── EXTRACTED MATERIAL ──
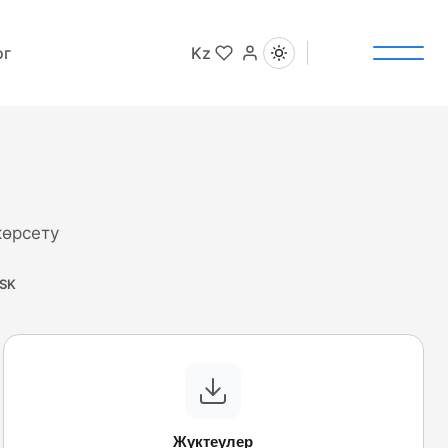
ог
Kz
өрсету
MSK
Жүктеулер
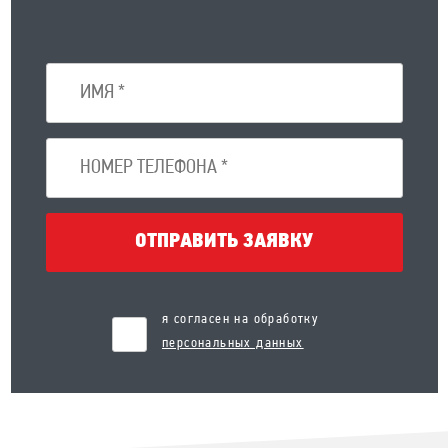
ОТПРАВИТЬ ЗАЯВКУ
я согласен на обработку
персональных данных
───
Copy out every entry above exactly. Leave the pictures out.

ог
Kz
өрсету
MSK
Жүктеулер
ОТПРАВИТЬ ЗАЯВКУ
я согласен на обработку
персональных данных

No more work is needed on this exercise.